BLOMKAMP: “Definitely the space station. That generation of a complete image from zero, that has to look totally photoreal, was a huge step up from anything we’d done in District 9. We ended up spending a whole year just on the Torus to get it right, but it was worth it.”
POST: Can you talk about the importance of music and sound to you as a filmmaker?
BLOMKAMP: “It’s all vital to complement the visuals, and sound designer Dave Whitehead, who did all the alien sounds for District 9 at Park Road Post in New Zealand, flew to Vancouver and created a library of sounds after watching rough cuts for all the weapons, the Torus, the vehicles and so on. But not to picture. He just assembled a library, took it back to New Zealand, and supervising sound editor Craig Berkey came on and started working on tracks.
“So we began creating sounds way earlier than most movies, and it was the same with music. I got composer Ryan Amon to write maybe 80 tracks prior to shooting, so we had this huge library of ideas, and gradually we’d start to pick out stuff and themes. Then in the edit — even during the rough assembly — Julian could pull from those and start to build tracks. So that made the post process very comfortable since we had already done so much work. We did the mix at Sharp Sound in North Vancouver.”

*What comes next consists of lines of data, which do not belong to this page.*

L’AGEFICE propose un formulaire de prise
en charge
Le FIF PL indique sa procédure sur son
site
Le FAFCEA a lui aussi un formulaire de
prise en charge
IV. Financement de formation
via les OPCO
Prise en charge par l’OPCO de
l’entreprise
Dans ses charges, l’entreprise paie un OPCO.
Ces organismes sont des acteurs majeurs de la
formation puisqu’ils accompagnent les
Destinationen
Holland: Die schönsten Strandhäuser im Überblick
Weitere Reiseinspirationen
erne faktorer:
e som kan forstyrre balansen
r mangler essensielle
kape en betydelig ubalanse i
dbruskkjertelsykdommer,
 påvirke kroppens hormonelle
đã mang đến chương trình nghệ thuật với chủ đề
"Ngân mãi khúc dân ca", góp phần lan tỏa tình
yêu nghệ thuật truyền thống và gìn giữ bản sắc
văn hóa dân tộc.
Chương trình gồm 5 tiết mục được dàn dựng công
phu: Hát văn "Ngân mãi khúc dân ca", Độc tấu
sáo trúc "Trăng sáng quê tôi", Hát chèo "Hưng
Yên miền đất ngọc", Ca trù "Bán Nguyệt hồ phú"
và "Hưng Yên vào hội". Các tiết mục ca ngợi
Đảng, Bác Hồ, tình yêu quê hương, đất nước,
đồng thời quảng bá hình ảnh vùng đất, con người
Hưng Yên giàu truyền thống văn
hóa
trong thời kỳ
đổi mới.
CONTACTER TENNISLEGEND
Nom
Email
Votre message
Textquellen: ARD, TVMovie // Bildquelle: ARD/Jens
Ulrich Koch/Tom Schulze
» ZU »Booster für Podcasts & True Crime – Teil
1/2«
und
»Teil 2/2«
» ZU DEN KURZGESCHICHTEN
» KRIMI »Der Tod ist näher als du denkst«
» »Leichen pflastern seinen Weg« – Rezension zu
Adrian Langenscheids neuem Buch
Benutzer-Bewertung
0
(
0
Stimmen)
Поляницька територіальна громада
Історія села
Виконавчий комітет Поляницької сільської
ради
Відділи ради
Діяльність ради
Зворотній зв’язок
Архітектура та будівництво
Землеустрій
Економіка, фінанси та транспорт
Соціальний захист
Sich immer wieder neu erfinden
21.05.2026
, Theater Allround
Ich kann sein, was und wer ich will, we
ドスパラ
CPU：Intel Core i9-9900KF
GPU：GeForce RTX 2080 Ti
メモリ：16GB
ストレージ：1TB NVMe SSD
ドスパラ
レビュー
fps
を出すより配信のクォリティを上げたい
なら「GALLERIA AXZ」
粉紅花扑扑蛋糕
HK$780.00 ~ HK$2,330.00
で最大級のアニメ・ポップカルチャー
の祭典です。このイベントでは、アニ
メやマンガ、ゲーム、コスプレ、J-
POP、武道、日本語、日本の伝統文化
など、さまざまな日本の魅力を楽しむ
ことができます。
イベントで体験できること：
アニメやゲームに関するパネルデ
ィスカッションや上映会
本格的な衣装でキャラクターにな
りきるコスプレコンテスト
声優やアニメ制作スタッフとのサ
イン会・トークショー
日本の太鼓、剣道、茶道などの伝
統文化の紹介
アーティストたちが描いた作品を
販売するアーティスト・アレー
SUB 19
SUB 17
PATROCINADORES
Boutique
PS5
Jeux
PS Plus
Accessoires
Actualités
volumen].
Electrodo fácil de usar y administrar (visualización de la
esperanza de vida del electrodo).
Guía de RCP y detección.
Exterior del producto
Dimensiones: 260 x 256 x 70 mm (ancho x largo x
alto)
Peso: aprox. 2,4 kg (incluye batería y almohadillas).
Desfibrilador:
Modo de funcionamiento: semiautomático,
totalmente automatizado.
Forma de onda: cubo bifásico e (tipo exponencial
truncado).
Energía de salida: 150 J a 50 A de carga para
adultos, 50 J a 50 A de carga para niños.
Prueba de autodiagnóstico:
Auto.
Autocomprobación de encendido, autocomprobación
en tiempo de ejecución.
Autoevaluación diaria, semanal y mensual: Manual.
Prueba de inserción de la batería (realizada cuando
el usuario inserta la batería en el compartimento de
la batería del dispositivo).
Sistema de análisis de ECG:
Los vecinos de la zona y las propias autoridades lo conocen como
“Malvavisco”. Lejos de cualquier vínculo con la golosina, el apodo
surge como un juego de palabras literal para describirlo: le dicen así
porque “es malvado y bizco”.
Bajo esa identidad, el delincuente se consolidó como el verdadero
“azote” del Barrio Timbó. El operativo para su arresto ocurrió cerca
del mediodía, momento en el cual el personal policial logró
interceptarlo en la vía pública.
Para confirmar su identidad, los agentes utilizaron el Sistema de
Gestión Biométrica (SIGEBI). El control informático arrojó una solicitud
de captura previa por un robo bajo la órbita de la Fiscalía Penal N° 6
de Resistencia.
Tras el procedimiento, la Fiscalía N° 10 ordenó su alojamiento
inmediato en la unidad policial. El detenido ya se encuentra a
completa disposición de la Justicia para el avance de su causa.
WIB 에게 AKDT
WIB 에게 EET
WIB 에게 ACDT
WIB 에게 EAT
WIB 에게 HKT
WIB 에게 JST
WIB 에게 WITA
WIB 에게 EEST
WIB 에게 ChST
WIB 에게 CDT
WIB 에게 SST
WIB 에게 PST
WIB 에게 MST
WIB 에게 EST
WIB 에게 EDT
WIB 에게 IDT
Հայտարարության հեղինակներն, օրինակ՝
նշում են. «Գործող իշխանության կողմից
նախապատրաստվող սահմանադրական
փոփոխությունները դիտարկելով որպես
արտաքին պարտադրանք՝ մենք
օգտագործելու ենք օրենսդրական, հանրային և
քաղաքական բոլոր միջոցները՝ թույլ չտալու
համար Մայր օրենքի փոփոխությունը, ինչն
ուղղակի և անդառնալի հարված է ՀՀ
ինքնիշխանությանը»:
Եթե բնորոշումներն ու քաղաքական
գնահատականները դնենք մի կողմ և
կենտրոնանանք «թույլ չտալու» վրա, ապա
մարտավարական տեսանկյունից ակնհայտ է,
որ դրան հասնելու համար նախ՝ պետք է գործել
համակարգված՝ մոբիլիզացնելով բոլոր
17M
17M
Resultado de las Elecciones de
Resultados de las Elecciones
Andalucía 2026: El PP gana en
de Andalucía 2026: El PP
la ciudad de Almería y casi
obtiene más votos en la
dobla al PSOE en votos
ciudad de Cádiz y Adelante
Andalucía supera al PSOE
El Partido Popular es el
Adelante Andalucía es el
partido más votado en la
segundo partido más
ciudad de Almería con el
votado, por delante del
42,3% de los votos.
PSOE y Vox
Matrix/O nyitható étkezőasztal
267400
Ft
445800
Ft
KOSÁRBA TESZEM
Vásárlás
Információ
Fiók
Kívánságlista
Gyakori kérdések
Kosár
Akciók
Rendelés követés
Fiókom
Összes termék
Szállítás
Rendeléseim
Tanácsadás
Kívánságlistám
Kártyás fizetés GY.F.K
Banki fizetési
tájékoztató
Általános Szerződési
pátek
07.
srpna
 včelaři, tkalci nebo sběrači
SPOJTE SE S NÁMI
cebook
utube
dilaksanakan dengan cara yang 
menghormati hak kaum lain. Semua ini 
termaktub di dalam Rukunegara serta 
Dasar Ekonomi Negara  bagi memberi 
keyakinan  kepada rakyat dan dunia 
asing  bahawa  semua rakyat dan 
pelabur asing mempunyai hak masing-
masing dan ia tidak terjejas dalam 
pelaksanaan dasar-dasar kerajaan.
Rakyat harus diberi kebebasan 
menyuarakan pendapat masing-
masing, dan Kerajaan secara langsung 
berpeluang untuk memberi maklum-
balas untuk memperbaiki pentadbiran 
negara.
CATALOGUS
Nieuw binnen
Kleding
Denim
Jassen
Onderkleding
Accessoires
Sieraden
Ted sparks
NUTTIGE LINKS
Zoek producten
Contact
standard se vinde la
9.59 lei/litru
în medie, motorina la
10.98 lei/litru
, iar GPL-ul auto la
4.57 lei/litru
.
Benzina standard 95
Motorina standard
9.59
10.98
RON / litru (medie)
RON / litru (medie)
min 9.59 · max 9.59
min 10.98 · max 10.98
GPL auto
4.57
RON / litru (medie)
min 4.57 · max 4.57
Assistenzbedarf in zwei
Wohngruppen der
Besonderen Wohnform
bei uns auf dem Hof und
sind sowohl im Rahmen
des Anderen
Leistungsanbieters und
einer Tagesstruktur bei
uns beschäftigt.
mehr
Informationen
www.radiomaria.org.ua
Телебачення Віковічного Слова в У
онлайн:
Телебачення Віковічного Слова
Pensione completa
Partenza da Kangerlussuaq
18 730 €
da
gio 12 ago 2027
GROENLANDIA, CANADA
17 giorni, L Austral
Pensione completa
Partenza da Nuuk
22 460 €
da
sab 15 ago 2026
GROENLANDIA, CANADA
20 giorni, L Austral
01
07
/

POST: The DI must have been vital. How did that process help?
BLOMKAMP: “We did it at DFC, Digital Film Central, in Vancouver, and I was there a lot. But I wasn’t using lots of Power Windows. It was more a case of dealing with balancing the overall color palette, because in this genre I want the audience to believe it’s as real as if I took a camera to a space station and shot the scenes there. So I feel if I start isolating bits of a frame in Power Windows, it manipulates the image too much, and the audience innately feels that it’s too synthetic.
“My whole DI approach was ‘keep it honest.’ And the camera technology all changed between scenes on Earth and in space. Space was all Technocranes, Steadicam and dollies, while Earth was only handheld. So I actively tried to separate them, and it was the same with sound and, to a certain extent, the DI.”
POST: Any interest in doing a 3D film?
BLOMKAMP: “Not right now. I don’t like 3D.”
POST: What’s next?
BLOMKAMP: “I’m about to do this new film Chappie, which also has a lot of VFX, but the mental load compared to Elysium is child’s play. It’s meant to be a big secret, but I can say it’s totally different from my other films, although it’s in the same genre. It’s mostly sci-fi, about sentience, and we’re starting soon.
“I wrote Elysium by myself, but I re-teamed with Terri Tatchell [his screenwriter wife], who wrote District 9 with me. I’m good at ideas, but bad at writing them, so Terry and I wrote Chappie in two weeks, in the middle of doing Elysium, as the idea was so fully-formed. And it’s a smaller film, so it’s ready to go and we’re shooting in Johannesburg, and then we’ll do all the post in Vancouver as usual.”